Radiofrequency ablation

63
Q

How does first degree heart block present?

A

Will have prolonged PR interval, but no change to rhythm AND no missing beats.

Usually asymptomatic, although the patient should be followed up for any progression to a more serious form.

64
Q

In what conditions can first degree heart block present?

A

IHD
Digoxin toxicity
Electrolyte disturbance

65
Q

What is second degree heart block?

A

An intermittent absence of QRS complexes - indicated a blockage between AV node and ventricles.

Two forms; Mobitz type 1 and Mobitz type 2.

66
Q

Which form of Mobitz is referred to as Wenckebach?

A

Mobitz type 1

67
Q

What occurs in Mobitz type 1?

A

Progressive prolongation of the PR interval, until a QRS is eventually dropped. Pattern will then reset after this.

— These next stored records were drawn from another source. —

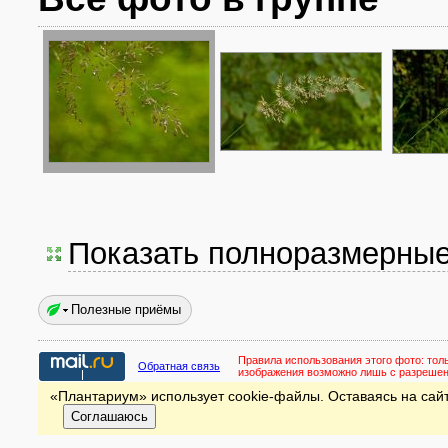
Показать полноразмерны
Полезные приёмы
Правила использования этого фото:
тол
Обратная связь
изображения возможно лишь с разреше
«Плантариум» использует cookie-файлы. Оставаясь на сайт
Соглашаюсь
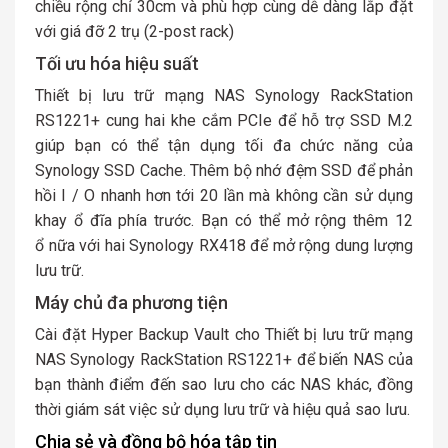
chiều rộng chỉ 30cm và phù hợp cùng dễ dàng lắp đặt
với giá đỡ 2 trụ (2-post rack)
Tối ưu hóa hiệu suất
Thiết bị lưu trữ mạng NAS Synology RackStation
RS1221+ cung hai khe cắm PCIe để hỗ trợ SSD M.2
giúp bạn có thể tận dụng tối đa chức năng của
Synology SSD Cache. Thêm bộ nhớ đệm SSD để phản
hồi I / O nhanh hơn tới 20 lần mà không cần sử dụng
khay ổ đĩa phía trước. Bạn có thể mở rộng thêm 12
ổ nữa với hai Synology RX418 để mở rộng dung lượng
lưu trữ.
Máy chủ đa phương tiện
Cài đặt Hyper Backup Vault cho Thiết bị lưu trữ mạng
NAS Synology RackStation RS1221+ để biến NAS của
bạn thành điểm đến sao lưu cho các NAS khác, đồng
thời giám sát việc sử dụng lưu trữ và hiệu quả sao lưu.
Chia sẻ và đồng bộ hóa tập tin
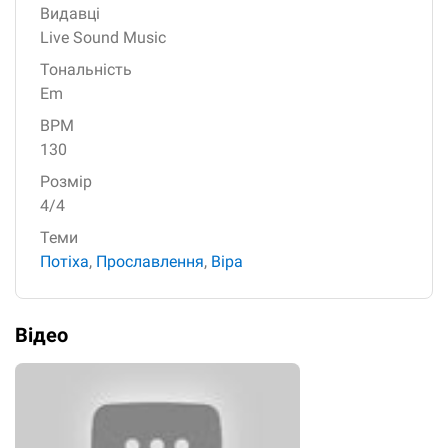
Видавці
Live Sound Music
Тональність
Em
BPM
130
Розмір
4/4
Теми
Потіха
,
Прославлення
,
Віра
Відео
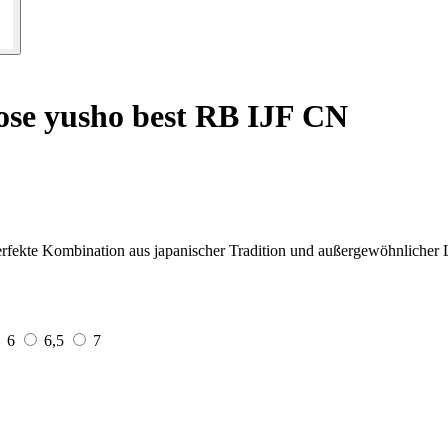
e yusho best RB IJF CN
ekte Kombination aus japanischer Tradition und außergewöhnlicher L
6
6,5
7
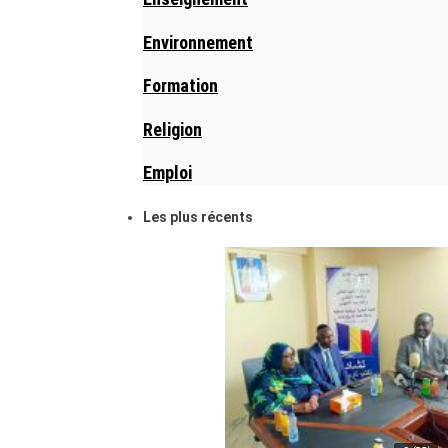
Environnement
Formation
Religion
Emploi
Les plus récents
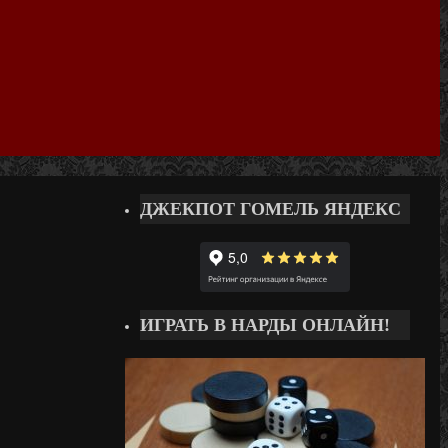
ДЖЕКПОТ ГОМЕЛЬ ЯНДЕКС
ИГРАТЬ В НАРДЫ ОНЛАЙН!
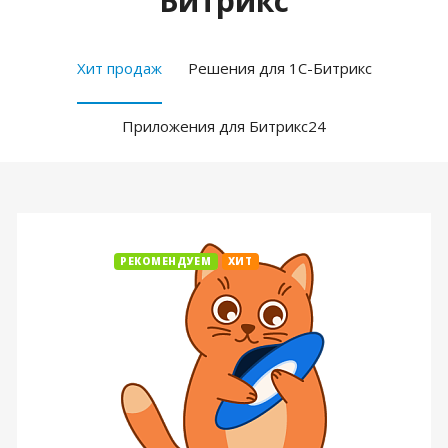
Битрикс
Хит продаж
Решения для 1С-Битрикс
Приложения для Битрикс24
РЕКОМЕНДУЕМ
ХИТ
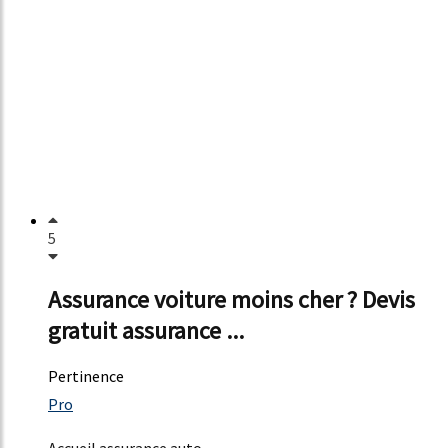
5
Assurance voiture moins cher ? Devis
gratuit assurance ...
Pertinence
53%
Pro
39%
Accueil assurance auto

Often due to high vagal tone - not a result of structural disease.

68
Q

What occurs in Mobitz type 2?

A

When a QRS complex is regularly missed due to preceding P waves not being conducted properly. Often represented in a 2:1, or 3:1 ratio.

Likely to progress to third-degree heart block.

69
Q

What is third-degree heart block?

A

Complete atrial block - atria contracts fine, but no beats conduct to the ventricles.
P waves and QRS complexes are completely unrelated in this - no pattern. Always indicates an underlying disease.

70
Q

What rate is classed as sinus bradycardia?

A

Less than 60bpm.

71
Q

Is sinus bradycardia always due to pathology?

A

No - can present normally in athletes.

72
Q

What conditions may cause sinus bradycardia?

A

Acute/Previous MI
Sick sinus syndrome
Pericarditis
Hypothyroidism
Sleep apnoea
Medications (e.g. verapamil)

73
Q

How is symptomatic sinus bradycardia treated?

A

Atropine, or if acute onset, identify and treat the underlying cause.

74
Q

What is asystole?

A

The complete halt of electrical activity within the heart - thus blood is not being pumped around the body. It is usually irreversible.

75
Q

What are premature ventricular contractions (PVCs)?

A

When abnormal heartbeats that originate from within the ventricles. Patient will have a flutter/missed beat feeling.

76
Q

How is PVC treated?

A

Usually not needed - treat cause if identifiable.

77
Q

How is PVC treated?

A

Usually not needed - treat cause if identifiable.